§ DIRECTIONS FOR THIS TASK
Of all the lines below, return only those starting with the line holding "- Vanessa DeMarco" and going on through the line holding "during the process, which", exactly as written.

§ AVAILABLE DATA
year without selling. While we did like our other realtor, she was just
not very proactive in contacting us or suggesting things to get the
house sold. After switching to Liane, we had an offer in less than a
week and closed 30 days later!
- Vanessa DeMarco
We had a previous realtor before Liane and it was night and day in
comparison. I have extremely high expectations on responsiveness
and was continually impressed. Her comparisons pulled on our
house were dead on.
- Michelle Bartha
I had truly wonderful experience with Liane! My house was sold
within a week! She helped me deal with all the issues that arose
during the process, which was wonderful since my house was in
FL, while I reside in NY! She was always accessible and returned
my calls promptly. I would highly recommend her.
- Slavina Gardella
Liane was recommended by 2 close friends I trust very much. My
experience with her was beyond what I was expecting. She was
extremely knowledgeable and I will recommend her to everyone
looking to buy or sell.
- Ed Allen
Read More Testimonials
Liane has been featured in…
...
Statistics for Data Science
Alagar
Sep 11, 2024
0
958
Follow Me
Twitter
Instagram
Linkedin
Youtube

§ PROBLEM SOLUTION
- Vanessa DeMarco
We had a previous realtor before Liane and it was night and day in
comparison. I have extremely high expectations on responsiveness
and was continually impressed. Her comparisons pulled on our
house were dead on.
- Michelle Bartha
I had truly wonderful experience with Liane! My house was sold
within a week! She helped me deal with all the issues that arose
during the process, which was wonderful since my house was in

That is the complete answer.